With global warming generally increasing sea surface temperatures, both El Niño and La Niña are expected to become more frequent and severe, with extreme events occuring once a decade instead of once every twenty years.
So why is La Niña running the show right now? While climate models accurately paint the big picture on future trends, predicting the precise swing of the pendulum is taking some work.
"The climate models are still getting reasonable answers for the average warming," says atmospheric scientist Robert Wills from the University of Washington, "but there's something about the regional variation, the spatial pattern of warming in the tropical oceans, that is off."
Looking back at El Niños and La Niñas since 1979, researchers found a discrepancy between real-world observations and 16 current climate models.
These models were unable to reproduce reality in both equatorial and midlatitude oceans. Only one even got remotely close.
As the climate crisis steps up, sea surface temperatures appear to be on a general incline. Still, in the east Pacific and southern oceans, there is more cooling happening than expected.
"While biased trends have been previously identified in the equatorial Pacific, our work shows that biased trends are a much more widespread problem in climate models," the authors write.
Even though climate models can reproduce observed sea surface temperature trends quite reliably in the short term, something is clearly missing from the long-term picture.
Some studies suggest a ten-year swing in Pacific conditions can explain the discrepancy. But even when that swing took place two years ago, there were still observed anomalies in the South Pacific.
Perhaps there is an overlooked natural variable in the southern ocean that spans multiple decades.
Or perhaps it's climate change.
UW researchers say their findings have led them "to conclude that it is extremely unlikely that this pattern of trend discrepancies results entirely from internal variability."
There are several reasons why cooling in the Southern Ocean could be due to escalating atmospheric temperatures forced by human emissions.
Sea ice melt is one option; another is a shift in surface winds due to greenhouse gases and changes to the ozone layer.
But these changes will likely only be temporary.
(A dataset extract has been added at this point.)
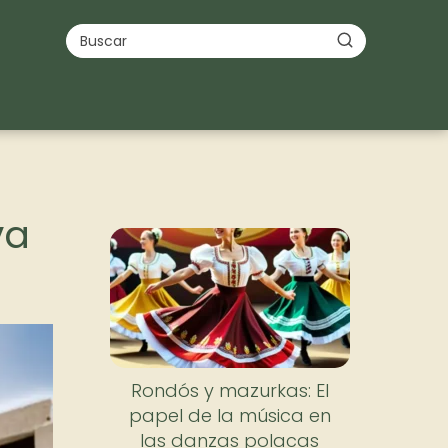
va
Rondós y mazurkas: El
papel de la música en
las danzas polacas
In the long run, the east Pacific and Southern Oceans will eventually warm, researchers at UW argue. And when they do, they could be even more vulnerable to the effects of climate change than other regions.
"A future shift toward a warming pattern with more warming in the eastern equatorial Pacific would also lead to major changes in the Walker circulation and the associated large-scale circulation and precipitation patterns," the authors write.
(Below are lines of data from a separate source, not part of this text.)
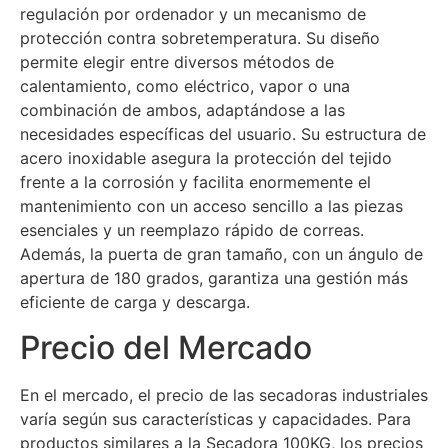
regulación por ordenador y un mecanismo de
protección contra sobretemperatura. Su diseño
permite elegir entre diversos métodos de
calentamiento, como eléctrico, vapor o una
combinación de ambos, adaptándose a las
necesidades específicas del usuario. Su estructura de
acero inoxidable asegura la protección del tejido
frente a la corrosión y facilita enormemente el
mantenimiento con un acceso sencillo a las piezas
esenciales y un reemplazo rápido de correas.
Además, la puerta de gran tamaño, con un ángulo de
apertura de 180 grados, garantiza una gestión más
eficiente de carga y descarga.
Precio del Mercado
En el mercado, el precio de las secadoras industriales
varía según sus características y capacidades. Para
productos similares a la Secadora 100KG, los precios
Unless climate scientists can figure out why sea surface warming is so delayed in the east Pacific and Southern Ocean, the team says we will be left "with a huge source of uncertainty in multi-decadal projections of regional and global climate."
For now, scientists don't know when La Niña will lose the upper hand. Climate change could continue to favor her for years to come.
The study was published in Geophysical Research Letters.
Don't make me sic a moose on your sister.
But one of these times it will be the Big One, lasting 110,000 years or so. A full-blown ice age is due any century now.
Yeah, ‘details missing’; like the Arctic will be ice free, children in Britain won’t know what snow is, pacific islands will be underwater (or else tip over), just a few minor details like that.
Nonsense.
The answers are pre-determined by those building the models.
If the "answers" are not "reasonable", the people building the models tweak the models.
That is how it is done. There are many variables which have unknown values. Those values are tweaked to make the model look "reasonable".
No need to read further...
“La Niña’s Shock Return Suggests Important Details Are Missing in Climate Models”
not possible: climate “science” is “settled” ...
The La Niña,El Niño phenomenon was knwn by the indigenous of the west coast of the Americas hundreds of years ago and watched closely.
My mother born 1913 in Arizona, learned of it and did her own almost infallible predictions of the weather based on it.we children all respect those who live by their own watchful eyes according to it position in the Pacific.
The frigging SUN is missing from these ‘models’.
There’s a 40-thousand mile long ridge of volcanic activity running under the world’s oceans. Both volcanos and hot smokers are transferring terawatts of heat to the oceans daily. This heat flow is assumed to be constant, so it’s not categorized as a ‘variable’ in climate and weather. But we really don’t have a way of measuring the heat transfer or charting it over time.
The core and mantle are heated by fission. Radioactive decay constantly heats the core and that heat drives columns of magma up through the crust. The heat flow and distribution are manifestly lumpy because there is significant variability in volcanic activity over both near-term and geologic time.
Most likely Earth’s core heat migrates towards the surface slowly in giant viscous clumps or bubbles of hotter and less dense material. Sort of like how the material behaves in a lava lamp except on a much longer time scale.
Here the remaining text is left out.